The trouble is that Lieven appears to conflate nationalism with the nation-state. Recognition of the nation-state’s instrumental importance, however, is not the same thing as nationalism, which is the prioritization of the unity or power of one’s own nation over all other considerations. The ‘realist’ perspective in international relations – to which the subtitle of Lieven’s book (‘The Realist Case’) misleadingly implies he subscribes – actually takes it for granted that nation-states are first and foremost motivated by the accrual of power in the international system. This is very different from Lieven’s position. He claims that he has ‘never believed in national power as an end in itself but only as a path to the achievement of greater goals, including universal human ones’ such as the fight against climate change (p. xii).

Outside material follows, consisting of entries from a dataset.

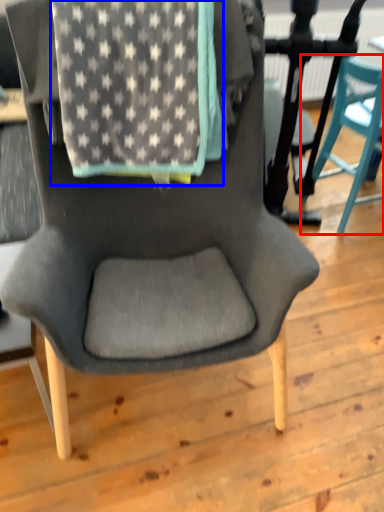 Question: Which point is closer to the camera, chair (highlighted by a red box) or blanket (highlighted by a blue box)?

Choices:
 (A) chair
 (B) blanket

Answer: (B) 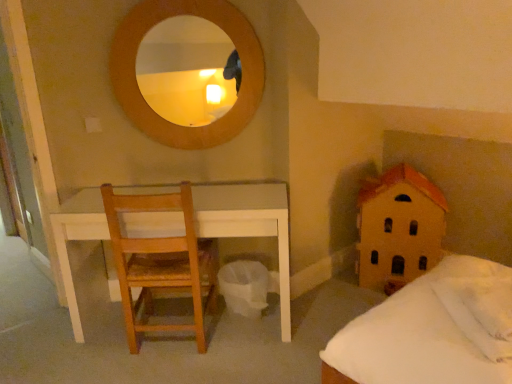 In order to click on vacant space positioned to the left of wooden house at right in this screenshot , I will do `click(335, 301)`. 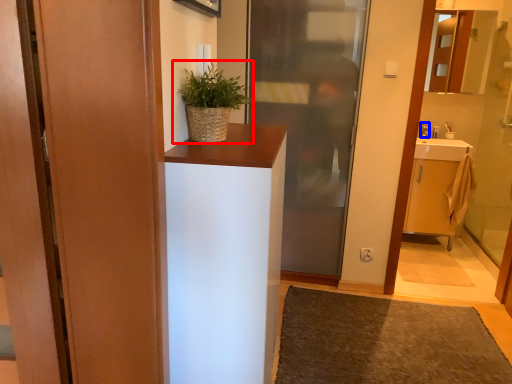 Question: Which object appears closest to the camera in this image, houseplant (highlighted by a red box) or toiletry (highlighted by a blue box)?

Choices:
 (A) houseplant
 (B) toiletry

Answer: (A) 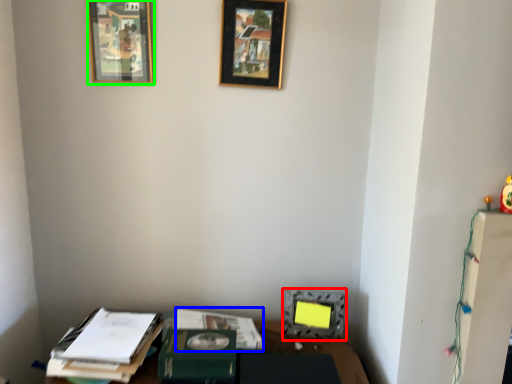 Question: Considering the real-world distances, which object is closest to picture frame (highlighted by a red box)? journal (highlighted by a blue box) or picture frame (highlighted by a green box).

Choices:
 (A) journal
 (B) picture frame

Answer: (A) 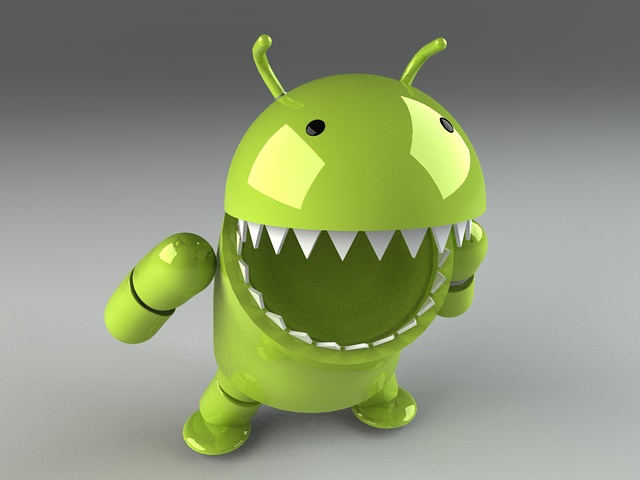 Where is `glare from light`? The width and height of the screenshot is (640, 480). glare from light is located at coordinates (292, 154), (420, 145). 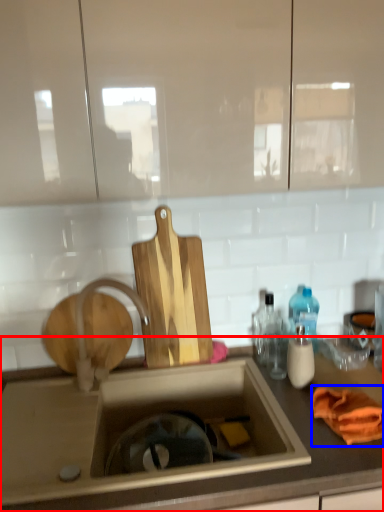 Question: Which point is further to the camera, countertop (highlighted by a red box) or material (highlighted by a blue box)?

Choices:
 (A) countertop
 (B) material

Answer: (B) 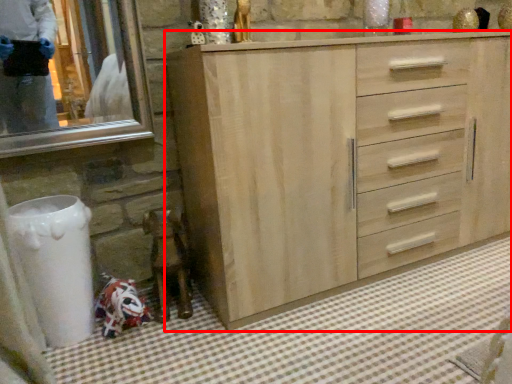 Question: In this image, where is chest of drawers (annotated by the red box) located relative to bath mat?

Choices:
 (A) left
 (B) right

Answer: (B) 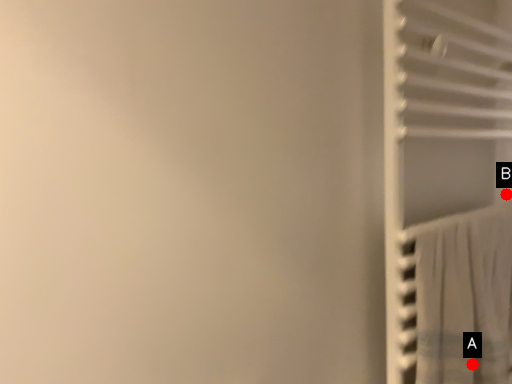 Question: Two points are circled on the image, labeled by A and B beside each circle. Which point is farther to the camera?

Choices:
 (A) A is further
 (B) B is further

Answer: (B)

If Lieven were a true ‘realist’, his conclusions might be much more negative. Empirical data suggest that global economic growth much above zero per cent will be very difficult to achieve whilst still hitting our emissions targets, largely because we have been so slow to act so far (see Hickel and Kallis Citation2019 for a summary). This clearly requires the sacrifice of national prosperity by nation-states in the Global North in order that others, in the Global South, can grow and lift their populations out of poverty. In the realist view, however, powerful states in the Global North will not willingly sacrifice economic growth in the fight against climate change, because economic growth is key to national power. This perhaps explains why Donald Trump chose to withdraw the United States from the Paris Climate Accords – for his administration believed that adhering to the Paris Agreement would diminish the economic power of the United States vis-à-vis industrializing nation-states like China. It is not enough to simply retort, as Lieven does, that in the long-run climate change will damage the economic growth of all states: the question is one of relative, not absolute power; and no self-respecting nationalist would ever sacrifice the former on the altar of an internationalist concern like climate change.

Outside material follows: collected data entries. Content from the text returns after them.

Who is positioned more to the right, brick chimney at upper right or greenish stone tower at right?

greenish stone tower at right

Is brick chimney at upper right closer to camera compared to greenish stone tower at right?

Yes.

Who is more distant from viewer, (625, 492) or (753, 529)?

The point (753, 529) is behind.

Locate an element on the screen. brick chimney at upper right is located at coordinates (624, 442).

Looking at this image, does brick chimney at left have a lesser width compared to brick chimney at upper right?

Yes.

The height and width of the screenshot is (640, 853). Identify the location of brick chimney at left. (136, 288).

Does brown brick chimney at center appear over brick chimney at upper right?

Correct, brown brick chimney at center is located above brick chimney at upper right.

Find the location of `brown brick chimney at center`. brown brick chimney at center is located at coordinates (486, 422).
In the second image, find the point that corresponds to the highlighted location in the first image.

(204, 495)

Turning to migration, Lieven makes further crucial points, but once again it appears to me that these are really supportive of using the nation-state as a means towards cosmopolitan ends, rather than of nationalism per se. He argues that, if the left wishes to combat the contemporary electoral slide towards anti-migrant ethnic nationalism and win over vast swathes of the population whose support is absolutely essential in the fight against climate change, it must drop its support for neoliberal policies of the ‘free’ movement of labour in favour of a planned system which regulates the rate of growth of migration and thus enables sufficient time for tolerance of migrants to build up amongst the population at large. This is not really the same thing as the ‘civic nationalist’ view that Lieven claims to support, however. Although the civic nationalist’s conception of the nation-state is, unlike the ethnic nationalist’s, a liberal-democratic one, civic nationalism in the last instance still prioritizes the strength and unity of the nation-state. This is, after all, the minimum definition of nationalism. If, for instance, absorbing tens of millions of refugees from climate-related conflicts would conceivably undermine liberal democracy in receiving nations, a true civic nationalist might choose to shut out those refugees. Although there are times where Lieven borders on this position – even invoking Garrett Hardin’s ‘lifeboat ethics’ on the last page of his book – he seems uncomfortable with it: he concludes by saying that we should focus all our energy on mitigating climate change, and therefore preventing such a terrible situation from occurring in the first place.

The difference between the two positions I have outlined here – the nation-state as a means towards cosmopolitan ends, and the unity or power of the nation-state as an end-in-itself (nationalism) – is not merely academic. The former is essential to any effective action on climate change which hopes to gain broad electoral support; the latter would mean a continuation of the reckless pursuit of growth, and a refusal to help refugees fleeing from the consequences. Lieven offers a powerful defence of the nation-state. A similarly strong argument for nationalism has yet to be written.